The EPA is proposing tighter limits on nitrogen oxide (NOx) emissions than called for by plans offered by Minnesota and Michigan. It’s considering requiring a new type of “low NOx” burner for taconite pellet furnaces that already has been tested at U.S. Steel’s Minntac plant. That type of burner can cut NOx pollution by up to 70 percent, said Douglas Aburano, a section chief with the EPA.
The federal government is bound by a court agreement to approve a plan by Nov. 15.
But attorney Douglas McWilliams, who advises another mining company, Cliffs Natural Resources, told EPA officials at a public meeting they should offer more than a 45-day comment period on their plan, Minnesota Public Radio reported (http://bit.ly/N0AtlP ). Or even better, he said, the EPA should approve the state plans offered by Michigan and Minnesota.
“These two states, Michigan and Minnesota, have decades of direct experience regulating taconite mines and their pelletizing furnaces that EPA cannot hope to replicate,” McWilliams said. “Minnesota and Michigan are in a better position to assess the time and resources that it will take to evaluate the next generation of emission controls for this industry.”
But environmental groups are pleased the EPA has stepped in to impose a plan.
Kevin Reuther, an attorney representing several environmental groups, including Friends of the Boundary Waters Wilderness and the National Parks Conservation Association, questioned whether the Minnesota Pollution Control Agency is capable of regulating the mining industry.

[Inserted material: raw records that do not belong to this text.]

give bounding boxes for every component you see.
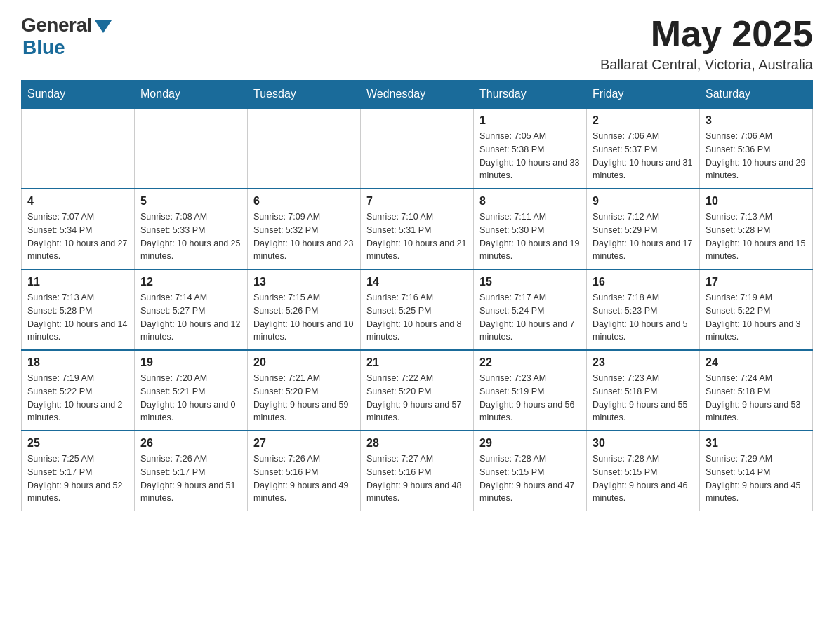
empty-cell [135,108,248,189]
day-number: 27 [253,437,355,450]
day-info: Sunrise: 7:23 AMSunset: 5:18 PMDaylight:… [593,372,694,424]
calendar-header-row: SundayMondayTuesdayWednesdayThursdayFrid… [22,81,813,109]
calendar-day-cell: 6Sunrise: 7:09 AMSunset: 5:32 PMDaylight… [248,189,361,269]
calendar-day-cell: 12Sunrise: 7:14 AMSunset: 5:27 PMDayligh… [135,269,248,350]
day-number: 26 [140,437,241,450]
empty-cell [22,108,135,189]
logo-arrow-icon [95,20,112,33]
calendar-table: SundayMondayTuesdayWednesdayThursdayFrid… [21,80,813,511]
day-info: Sunrise: 7:11 AMSunset: 5:30 PMDaylight:… [479,210,581,263]
calendar-day-cell: 7Sunrise: 7:10 AMSunset: 5:31 PMDaylight… [361,189,474,269]
calendar-day-cell: 20Sunrise: 7:21 AMSunset: 5:20 PMDayligh… [248,350,361,431]
day-number: 10 [706,195,807,208]
weekday-header-wednesday: Wednesday [361,81,474,109]
day-info: Sunrise: 7:19 AMSunset: 5:22 PMDaylight:… [706,291,807,344]
day-info: Sunrise: 7:09 AMSunset: 5:32 PMDaylight:… [253,210,355,263]
day-info: Sunrise: 7:22 AMSunset: 5:20 PMDaylight:… [366,372,468,424]
logo-blue-text: Blue [22,36,65,59]
day-number: 29 [479,437,581,450]
day-number: 18 [27,356,128,369]
day-number: 17 [706,276,807,288]
weekday-header-tuesday: Tuesday [248,81,361,109]
day-info: Sunrise: 7:26 AMSunset: 5:17 PMDaylight:… [140,452,241,505]
day-number: 2 [593,114,694,127]
day-number: 9 [593,195,694,208]
day-number: 14 [366,276,468,288]
calendar-day-cell: 14Sunrise: 7:16 AMSunset: 5:25 PMDayligh… [361,269,474,350]
calendar-day-cell: 28Sunrise: 7:27 AMSunset: 5:16 PMDayligh… [361,431,474,511]
calendar-day-cell: 4Sunrise: 7:07 AMSunset: 5:34 PMDaylight… [22,189,135,269]
day-info: Sunrise: 7:25 AMSunset: 5:17 PMDaylight:… [27,452,128,505]
day-number: 1 [479,114,581,127]
calendar-day-cell: 5Sunrise: 7:08 AMSunset: 5:33 PMDaylight… [135,189,248,269]
calendar-day-cell: 26Sunrise: 7:26 AMSunset: 5:17 PMDayligh… [135,431,248,511]
day-info: Sunrise: 7:20 AMSunset: 5:21 PMDaylight:… [140,372,241,424]
calendar-day-cell: 31Sunrise: 7:29 AMSunset: 5:14 PMDayligh… [700,431,813,511]
calendar-day-cell: 1Sunrise: 7:05 AMSunset: 5:38 PMDaylight… [474,108,587,189]
day-info: Sunrise: 7:06 AMSunset: 5:37 PMDaylight:… [593,130,694,182]
day-info: Sunrise: 7:21 AMSunset: 5:20 PMDaylight:… [253,372,355,424]
day-number: 15 [479,276,581,288]
day-info: Sunrise: 7:18 AMSunset: 5:23 PMDaylight:… [593,291,694,344]
calendar-week-row: 25Sunrise: 7:25 AMSunset: 5:17 PMDayligh… [22,431,813,511]
calendar-day-cell: 27Sunrise: 7:26 AMSunset: 5:16 PMDayligh… [248,431,361,511]
calendar-day-cell: 10Sunrise: 7:13 AMSunset: 5:28 PMDayligh… [700,189,813,269]
day-number: 16 [593,276,694,288]
calendar-day-cell: 17Sunrise: 7:19 AMSunset: 5:22 PMDayligh… [700,269,813,350]
calendar-day-cell: 3Sunrise: 7:06 AMSunset: 5:36 PMDaylight… [700,108,813,189]
location-text: Ballarat Central, Victoria, Australia [600,57,813,73]
weekday-header-thursday: Thursday [474,81,587,109]
weekday-header-friday: Friday [587,81,700,109]
calendar-day-cell: 21Sunrise: 7:22 AMSunset: 5:20 PMDayligh… [361,350,474,431]
day-info: Sunrise: 7:10 AMSunset: 5:31 PMDaylight:… [366,210,468,263]
calendar-day-cell: 9Sunrise: 7:12 AMSunset: 5:29 PMDaylight… [587,189,700,269]
calendar-day-cell: 19Sunrise: 7:20 AMSunset: 5:21 PMDayligh… [135,350,248,431]
calendar-day-cell: 8Sunrise: 7:11 AMSunset: 5:30 PMDaylight… [474,189,587,269]
logo: General Blue [21,14,112,59]
weekday-header-monday: Monday [135,81,248,109]
weekday-header-sunday: Sunday [22,81,135,109]
day-info: Sunrise: 7:29 AMSunset: 5:14 PMDaylight:… [706,452,807,505]
calendar-week-row: 18Sunrise: 7:19 AMSunset: 5:22 PMDayligh… [22,350,813,431]
day-number: 22 [479,356,581,369]
empty-cell [361,108,474,189]
day-number: 21 [366,356,468,369]
page-header: General Blue May 2025 Ballarat Central, … [21,14,813,73]
day-info: Sunrise: 7:12 AMSunset: 5:29 PMDaylight:… [593,210,694,263]
day-info: Sunrise: 7:15 AMSunset: 5:26 PMDaylight:… [253,291,355,344]
logo-general-text: General [21,14,92,36]
day-info: Sunrise: 7:14 AMSunset: 5:27 PMDaylight:… [140,291,241,344]
calendar-day-cell: 23Sunrise: 7:23 AMSunset: 5:18 PMDayligh… [587,350,700,431]
day-number: 23 [593,356,694,369]
calendar-day-cell: 2Sunrise: 7:06 AMSunset: 5:37 PMDaylight… [587,108,700,189]
day-info: Sunrise: 7:13 AMSunset: 5:28 PMDaylight:… [27,291,128,344]
day-number: 24 [706,356,807,369]
calendar-day-cell: 18Sunrise: 7:19 AMSunset: 5:22 PMDayligh… [22,350,135,431]
day-number: 19 [140,356,241,369]
day-info: Sunrise: 7:05 AMSunset: 5:38 PMDaylight:… [479,130,581,182]
calendar-week-row: 4Sunrise: 7:07 AMSunset: 5:34 PMDaylight… [22,189,813,269]
calendar-day-cell: 25Sunrise: 7:25 AMSunset: 5:17 PMDayligh… [22,431,135,511]
day-number: 13 [253,276,355,288]
day-info: Sunrise: 7:13 AMSunset: 5:28 PMDaylight:… [706,210,807,263]
day-info: Sunrise: 7:07 AMSunset: 5:34 PMDaylight:… [27,210,128,263]
weekday-header-saturday: Saturday [700,81,813,109]
day-number: 31 [706,437,807,450]
day-number: 6 [253,195,355,208]
day-number: 28 [366,437,468,450]
day-info: Sunrise: 7:26 AMSunset: 5:16 PMDaylight:… [253,452,355,505]
day-info: Sunrise: 7:24 AMSunset: 5:18 PMDaylight:… [706,372,807,424]
day-info: Sunrise: 7:17 AMSunset: 5:24 PMDaylight:… [479,291,581,344]
day-number: 5 [140,195,241,208]
empty-cell [248,108,361,189]
day-number: 20 [253,356,355,369]
day-number: 8 [479,195,581,208]
day-info: Sunrise: 7:28 AMSunset: 5:15 PMDaylight:… [593,452,694,505]
day-info: Sunrise: 7:19 AMSunset: 5:22 PMDaylight:… [27,372,128,424]
day-number: 11 [27,276,128,288]
calendar-day-cell: 13Sunrise: 7:15 AMSunset: 5:26 PMDayligh… [248,269,361,350]
day-number: 12 [140,276,241,288]
calendar-week-row: 1Sunrise: 7:05 AMSunset: 5:38 PMDaylight… [22,108,813,189]
day-number: 25 [27,437,128,450]
day-info: Sunrise: 7:27 AMSunset: 5:16 PMDaylight:… [366,452,468,505]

“With this particular industry, it’s really hard for the MPCA to get it right. EPA had to come in and say, ‘Look, this is not the best available retrofit technology, you haven’t identified any technology.’ The state plan didn’t require them to do anything,” Reuther said. “That’s why the EPA has this backstop role when the states don’t act according to law. And that’s what happened here.”
Sulfur dioxide and nitrogen oxides are the main causes of haze over the BWCA, Voyaguers and Isle Royale National Park. The MPCA says about one-third of the haze comes from inside Minnesota, and of that third, about half comes from northeastern Minnesota close to the parks. Researchers say all but two of Minnesota’s taconite plants contribute to more hazy days than Xcel Energy’s coal-fired Sherco power plant, the state’s largest power plant. The largest taconite plant, Minntac, contributes to haze in the parks every other day, on average.
The EPA recently approved Minnesota’s plan to reduce emissions from power plants like Sherco. But the state plan for the taconite plants merely directs them to use best practices in running their furnaces, and to operate them efficiently and cleanly. It doesn’t specify what technology they must use. The EPA decided that was not enough.
“Controls do seem to be feasible and economically reasonable, so we think that could be applied at the different facilities that are not currently applying that technology,” Aburano said.
But McWilliams said it would take months to design low NOx burner systems that might work for each furnace at each taconite plant, and longer to model emission reductions and determine costs.